--- START ---

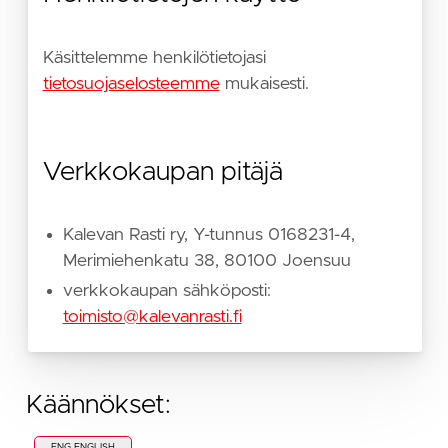
Käsittelemme henkilötietojasi
tietosuojaselosteemme
mukaisesti.
Verkkokaupan pitäjä
Kalevan Rasti ry, Y-tunnus 0168231-4,
Merimiehenkatu 38, 80100 Joensuu
verkkokaupan sähköposti:
toimisto@kalevanrasti.fi
Käännökset:
ENG ENGLISH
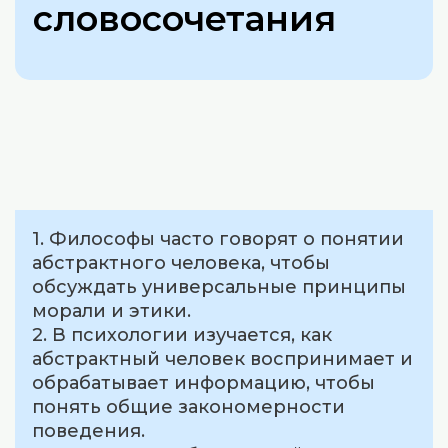
словосочетания
1. Философы часто говорят о понятии
абстрактного человека, чтобы
обсуждать универсальные принципы
морали и этики.
2. В психологии изучается, как
абстрактный человек воспринимает и
обрабатывает информацию, чтобы
понять общие закономерности
поведения.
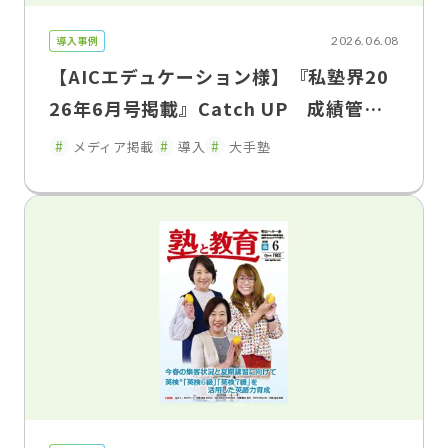
導入事例
2026.06.08
【AICエデュケーション様】『私塾界20
26年6月号掲載』Catch UP 成績管理
を「集める」から「活かす」へ「FLENS
メディア掲載
導入
大手塾
School Manager」が変えた、塾と家庭
のコミュニケーション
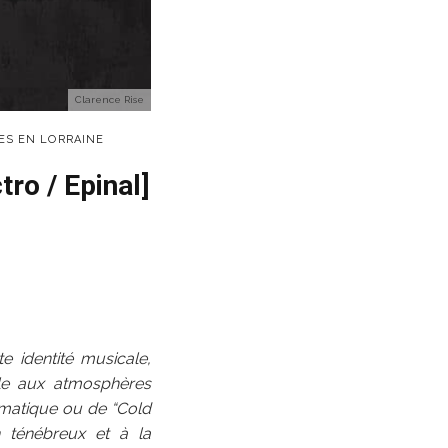
Clarence Rise
ES EN LORRAINE
ro / Epinal]
e identité musicale,
êle aux atmosphères
ématique ou de “Cold
n ténébreux et à la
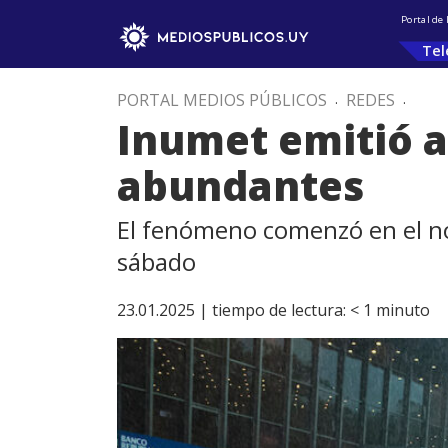
Portal de
Tel
PORTAL MEDIOS PÚBLICOS
.
REDES
.
Inumet emitió a
abundantes
El fenómeno comenzó en el nor
sábado
23.01.2025 |
tiempo de lectura:
< 1
minuto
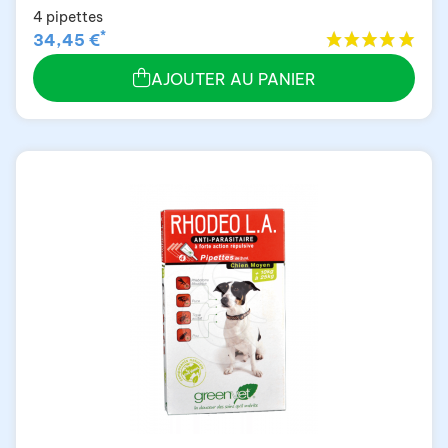
4 pipettes
*
34,45 €
AJOUTER AU PANIER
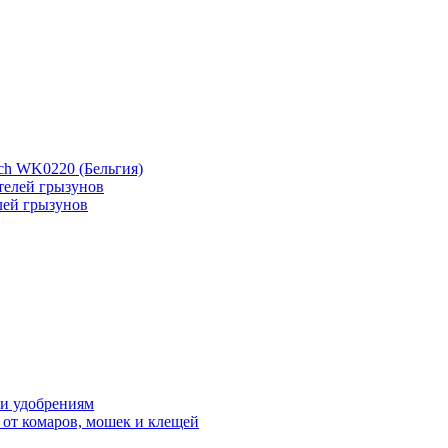
ch WK0220 (Бельгия)
лей грызунов
 и удобрениям
 от комаров, мошек и клещей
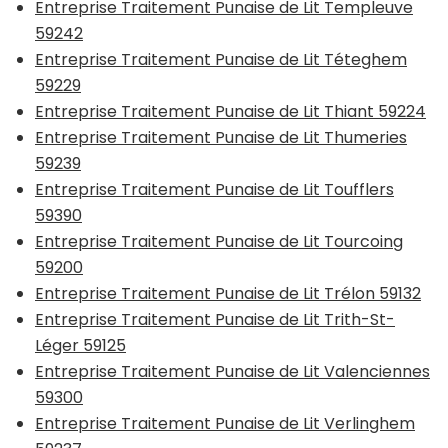
Entreprise Traitement Punaise de Lit Templeuve
59242
Entreprise Traitement Punaise de Lit Téteghem
59229
Entreprise Traitement Punaise de Lit Thiant 59224
Entreprise Traitement Punaise de Lit Thumeries
59239
Entreprise Traitement Punaise de Lit Toufflers
59390
Entreprise Traitement Punaise de Lit Tourcoing
59200
Entreprise Traitement Punaise de Lit Trélon 59132
Entreprise Traitement Punaise de Lit Trith-St-
Léger 59125
Entreprise Traitement Punaise de Lit Valenciennes
59300
Entreprise Traitement Punaise de Lit Verlinghem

--- END ---

Your objective: A single number is expected: the count of lines in the entries that carry the string "чтобы".

Response to this task: 2